Using AI/ML techniques to curate and edit photo albums for weddings.
- Enter the src section
cd src
- Run
uvicorn main:app --reload
(reload causes recompliation on file changes) - Should be running at port 8000. Open the swagger http://127.0.0.1:8000/docs#/default
Photography is an essential part to any wedding, hoping [other] to capture the most intimate, wonderful times throughout the week. When choosing a photographer, there are multiple considerations, including; professionalism, length of wedding, and number of photos expected.
For weddings with semi-professional camera crews, and with a length of roughly a week it can be expected there is anywhere from 3,000 to 10,000+ photos taken. These then need to be curated, and edited before returned to the bride and groom.

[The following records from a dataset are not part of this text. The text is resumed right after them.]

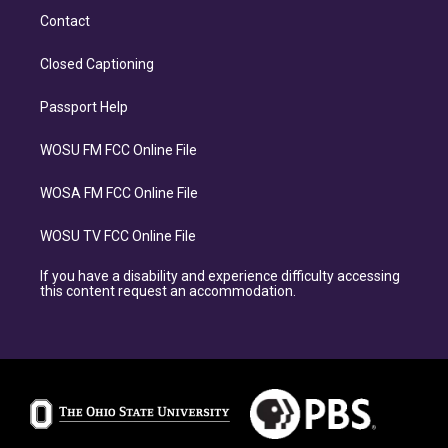
Contact
Closed Captioning
Passport Help
WOSU FM FCC Online File
WOSA FM FCC Online File
WOSU TV FCC Online File
If you have a disability and experience difficulty accessing
this content request an accommodation.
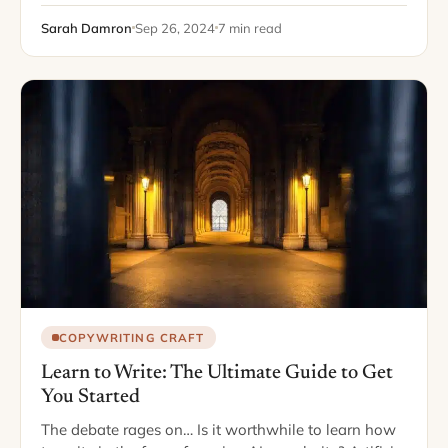
tasks, from texting…
Sarah Damron
Sep 26, 2024
7 min read
COPYWRITING CRAFT
Learn to Write: The Ultimate Guide to Get
You Started
The debate rages on… Is it worthwhile to learn how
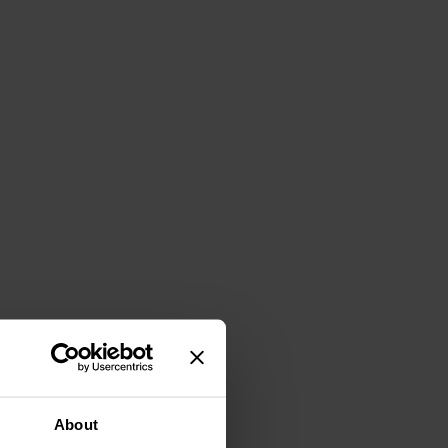
About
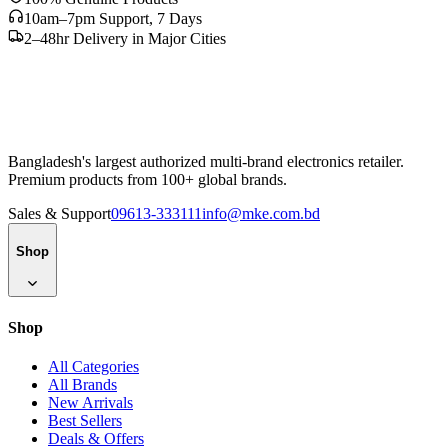
10am–7pm Support, 7 Days
2–48hr Delivery in Major Cities
Bangladesh's largest authorized multi-brand electronics retailer.
Premium products from 100+ global brands.
Sales & Support
09613-333111
info@mke.com.bd
Shop
Shop
All Categories
All Brands
New Arrivals
Best Sellers
Deals & Offers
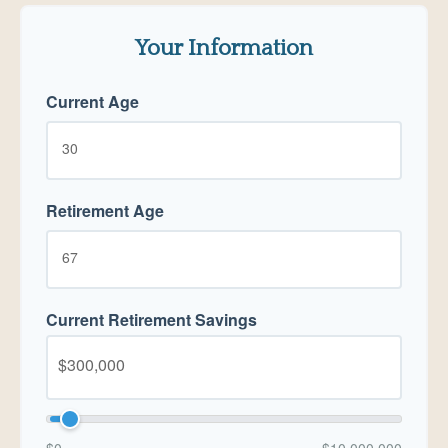
Your Information
Current Age
Retirement Age
Current Retirement Savings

This process of curation and editing can take anywhere from 3-6 months. We will try to shorten this post image capture process, to reduce the time to return images to the married couple.
We will target photographers who charge in the region of £10,000 - £30,000 range for this service.
The inital step in processing the photos is the curation. This includes:
- removing blurry, over/under exposed images
- grouping duplicated images & identifying best from the set
- face segmentation, grouping by person
- grouping images by event
- selection of images to edit: X%/Y number, varied across the events/days
Given a set of X,000 images as an input, the algorithm will separate the images into folders as described below:
- Poor Quality: contains blurry, under/over exposed photos
- Events
- Event (N): all images from event (N)
- Duplicates
- Set (N): duplicated images. Best image indicated in file name
- Face Identification
- Face (N): all images pertaining to person (N)
- Final Set: set of images to edit and present back to client. Contains metadata file of number of people, events covered, flaws (e.g. eyes closed).
To achieve the expected output, the following tools/capabilities are required:
- Blurry:
- Lapacian number
- Over/Unexposed:
- Face Identification:
- CNN neural network using face_recognition python package
- Duplicate Identification:
- CNN, imagededup python package
- Event Identification:
- Cross-image matching methods - see CVPR coursework 4th year
- Check image metadata (when the photos were taken)
- Build semantic layer of expectation (lighting, scenery)
- Facial Feature Extraction:
- Semantic Extraction:
Combining the above strategies with basic scripting should achieve the expected output.
Reading:
- connecting ML models: https://github.com/langchain-ai/langchain
- https://arxiv.org/abs/2103.00020
- visual prompt tunning: https://arxiv.org/abs/2203.12119
Takes in images from an albums and results in the following:
- Curation
- Separating images with poor "low-level" quality. Focusing on blurriness, clarity, exposure levels, duplicates.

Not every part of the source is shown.